Serbian Orthodox Church Urges Kosovo Serbs Not To Vote


DOW JONES NEWSWIRES

 

BELGRADE (AP)--Serbia's influential Orthodox Church urged Kosovo Serbs not to vote in an upcoming key election, opposing U.S. and other Western calls for their participation.

 

The Oct. 23 general election in the province is considered a major test for international officials trying to reconcile Kosovo's bitterly divided ethnic Albanian and Serb communities and establish a multiethnic society. But Kosovo's Serb minority has threatened a boycott, citing a lack of security.

 

The Orthodox Church 's Holy Synod said in a statement that the U.N. administration and North Atlantic Treaty Organization-led peacekeepers in Kosovo, as well as ethnic Albanian authorities, "have done nothing to improve a highly difficult situation for the Serbs and other non-Albanians in Kosovo."

 

U.S. and European Union officials have tried to encourage Kosovo's dwindling Serb minority to participate in the elections so that they can have a say in the ethnically tense province's future.

 

U.S. Undersecretary of State Marc Grossman, who visited both Belgrade and Pristina Thursday, said he hoped Kosovo's Serbs would make "a positive decision" as the elections draw nearer.

 

But the Serbian church argued against participation, saying the Kosovo's international administrators have "done nothing for democratic, human and civic rights of the Serbs in Kosovo."

 

The church said Serbian government officials must not urge Kosovo Serbs to vote until Kosovo's international administration "gives them efficient protection, including of their property, the church and cultural heritage."

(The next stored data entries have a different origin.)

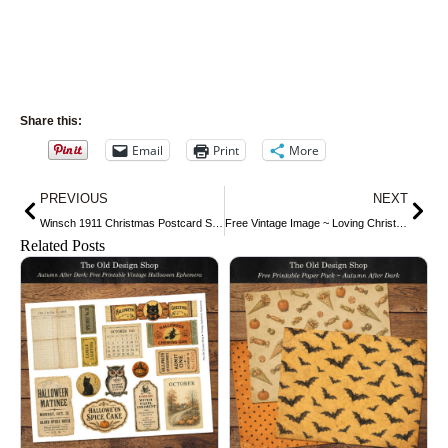
Share this:
Email
Print
More
Prev
Nex
PREVIOUS
NEXT
Winsch 1911 Christmas Postcard Snowball Fight
Free Vintage Image ~ Loving Christmas Wishes Postcard
Related Posts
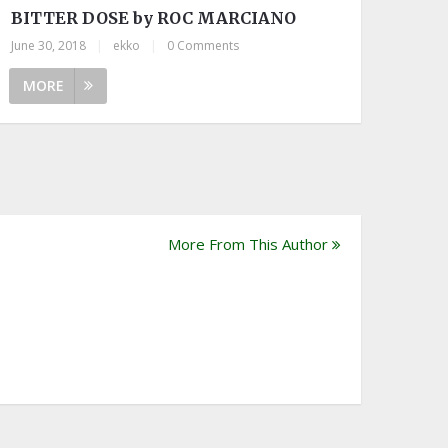
BITTER DOSE by ROC MARCIANO
June 30, 2018
|
ekko
|
0 Comments
MORE
More From This Author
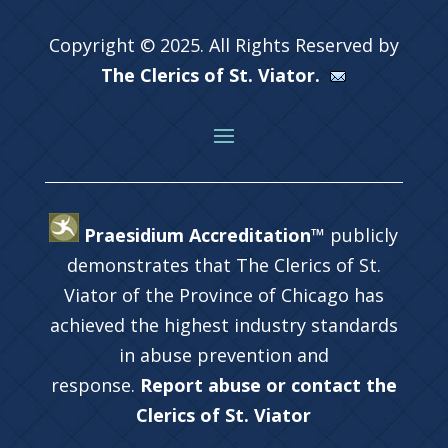
Copyright © 2025. All Rights Reserved by
The Clerics of St. Viator.
Praesidium Accreditation™
publicly
demonstrates that The Clerics of St.
Viator of the Province of Chicago has
achieved the highest industry standards
in abuse prevention and
response.
Report abuse or contact the
Clerics of St. Viator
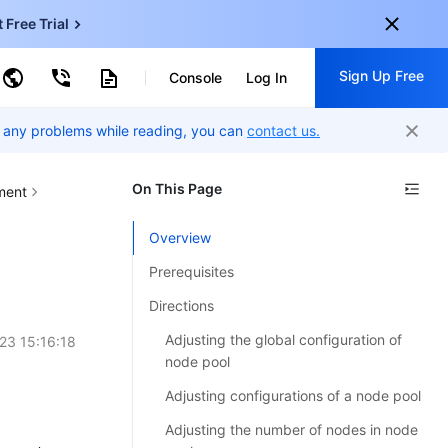
t Free Trial
ud Virtual Machine
Sign Up Free
centDB for SQL Server
Console
Log In
ncentDB for MySQL
ud Object Storage
tent Delivery Network
er any problems while reading, you can
onal
contact us.
Sign up for these perks:
EN
Free trials for 30+ products
On This Page
ment
KO
Exclusive offers for new user
Overview
JP
Early access to new products
Prerequisites
-
ZH
Get Started For Free
Directions
s
-
PT
Adjusting the global configuration of
23 15:16:18
ndonesia
-
node pool
Adjusting configurations of a node pool
Adjusting the number of nodes in node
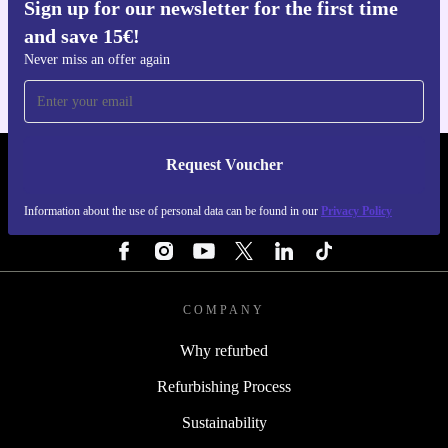
Sign up for our newsletter for the first time
Get the refurbed app
and save 15€!
For iOS and Android
Never miss an offer again
Request Voucher
REFURBED FINLAND - RETHINK NEW.
Information about the use of personal data can be found in our
Privacy Policy
FOLLOW US
COMPANY
Why refurbed
Refurbishing Process
Sustainability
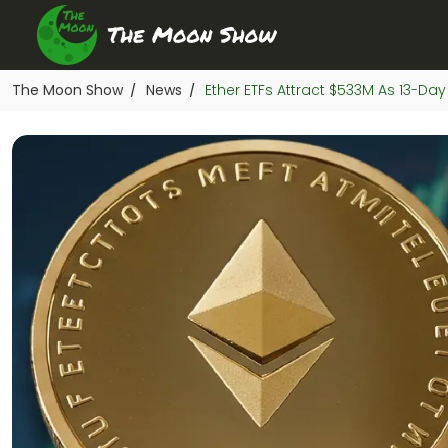
The Moon Show
News
Ether ETFs Attract $533M As 13-Day
/
/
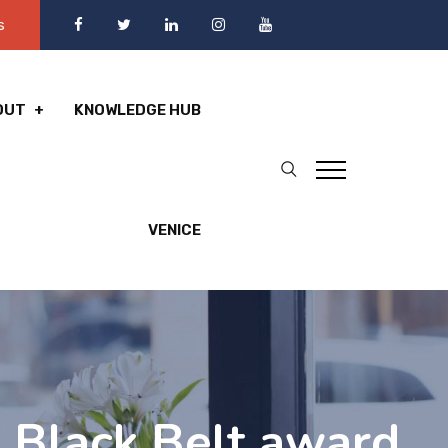
s
OUT
KNOWLEDGE HUB
VENICE
 Black Belt award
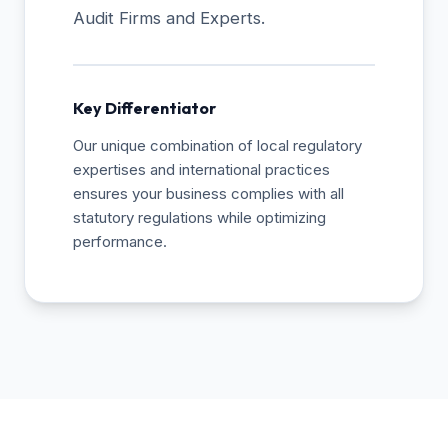
Audit Firms and Experts.
Key Differentiator
Our unique combination of local regulatory
expertises and international practices
ensures your business complies with all
statutory regulations while optimizing
performance.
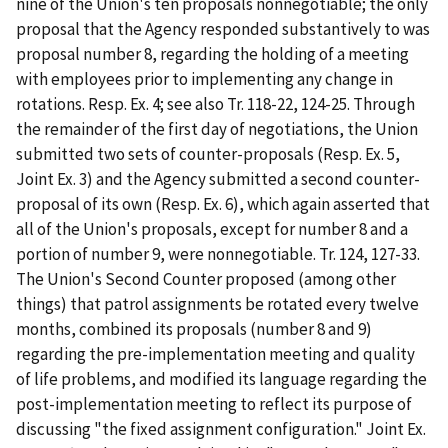
nine of the Union's ten proposals nonnegotiable; the only
proposal that the Agency responded substantively to was
proposal number 8, regarding the holding of a meeting
with employees prior to implementing any change in
rotations. Resp. Ex. 4; see also Tr. 118-22, 124-25. Through
the remainder of the first day of negotiations, the Union
submitted two sets of counter-proposals (Resp. Ex. 5,
Joint Ex. 3) and the Agency submitted a second counter-
proposal of its own (Resp. Ex. 6), which again asserted that
all of the Union's proposals, except for number 8 and a
portion of number 9, were nonnegotiable. Tr. 124, 127-33.
The Union's Second Counter proposed (among other
things) that patrol assignments be rotated every twelve
months, combined its proposals (number 8 and 9)
regarding the pre-implementation meeting and quality
of life problems, and modified its language regarding the
post-implementation meeting to reflect its purpose of
discussing "the fixed assignment configuration." Joint Ex.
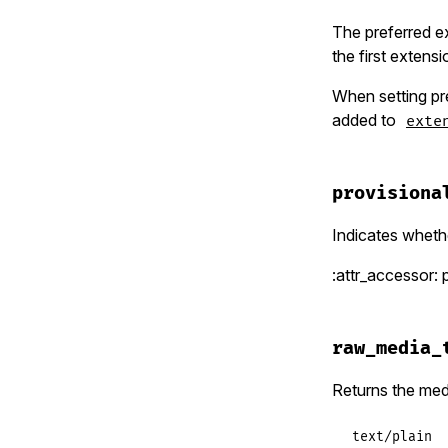
The preferred ex
the first extensi
When setting pr
added to
exte
provisiona
Indicates wheth
:attr_accessor: 
raw_media_
Returns the med
text/plain  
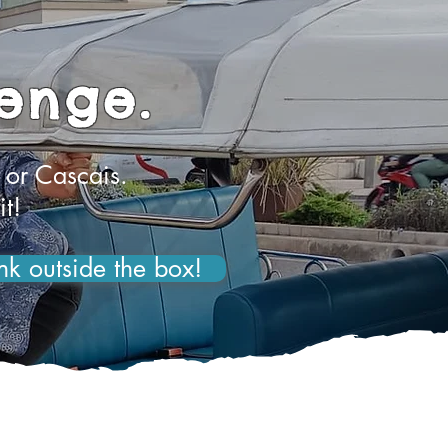
lenge.
 or Cascais.
it!
nk outside the box!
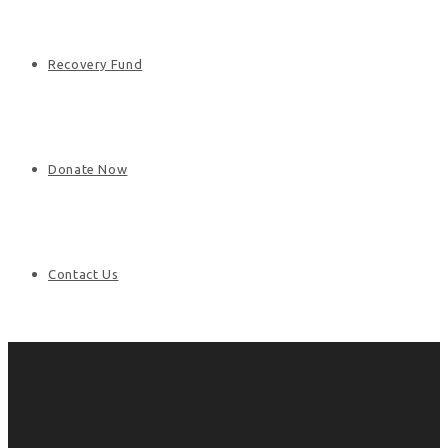
Recovery Fund
Donate Now
Contact Us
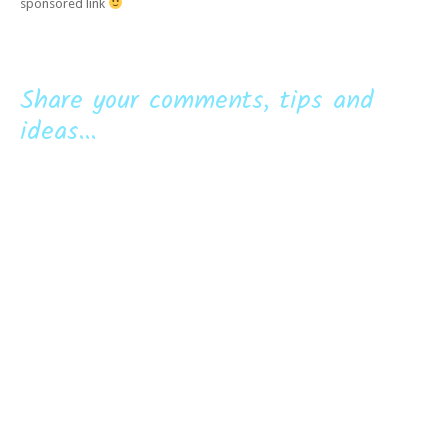
sponsored link
Share your comments, tips and
ideas...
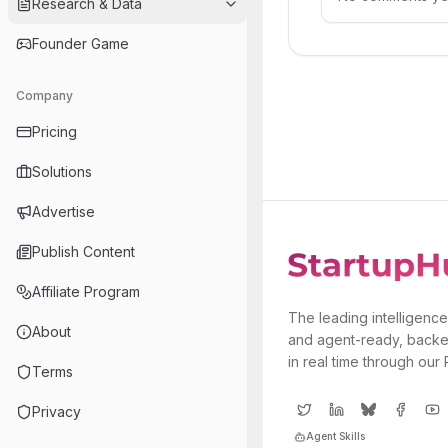
Research & Data
Founder Game
Company
Pricing
Solutions
Advertise
Publish Content
Affiliate Program
The leading intelligence
About
and agent-ready, backe
in real time through our
Terms
Privacy
Agent Skills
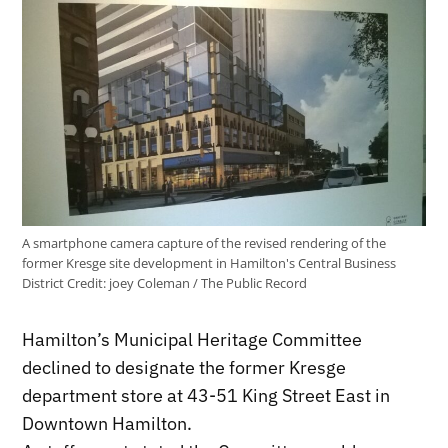
A smartphone camera capture of the revised rendering of the
former Kresge site development in Hamilton's Central Business
District
Credit:
joey Coleman / The Public Record
Hamilton’s Municipal Heritage Committee
declined to designate the former Kresge
department store at 43-51 King Street East in
Downtown Hamilton.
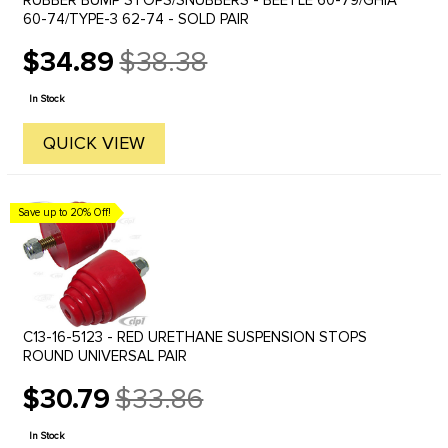
RUBBER BUMP STOPS/SNUBBERS - BEETLE 60-79/GHIA
60-74/TYPE-3 62-74 - SOLD PAIR
$34.89
$38.38
Old
price
In Stock
QUICK VIEW
Save up to 20% Off!
C13-16-5123 - RED URETHANE SUSPENSION STOPS
ROUND UNIVERSAL PAIR
$30.79
$33.86
Old
price
In Stock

Also Friday, a top adviser in the Serbian government, Slobodan Samardzic, said "there simply are no conditions for (Kosovo) Serbs to take part in the elections - so many of them haven't been allowed to even return to their (prewar) homes" in the southern province.

 

Kosovo, which officially remains part of Serbia-Montenegro, the successor state to Yugoslavia, has been administered by the U.N. mission and NATO-led peacekeepers since mid-1999, when a NATO air war against former Yugoslav President Slobodan Milosevic ended a Serb crackdown on ethnic Albanians.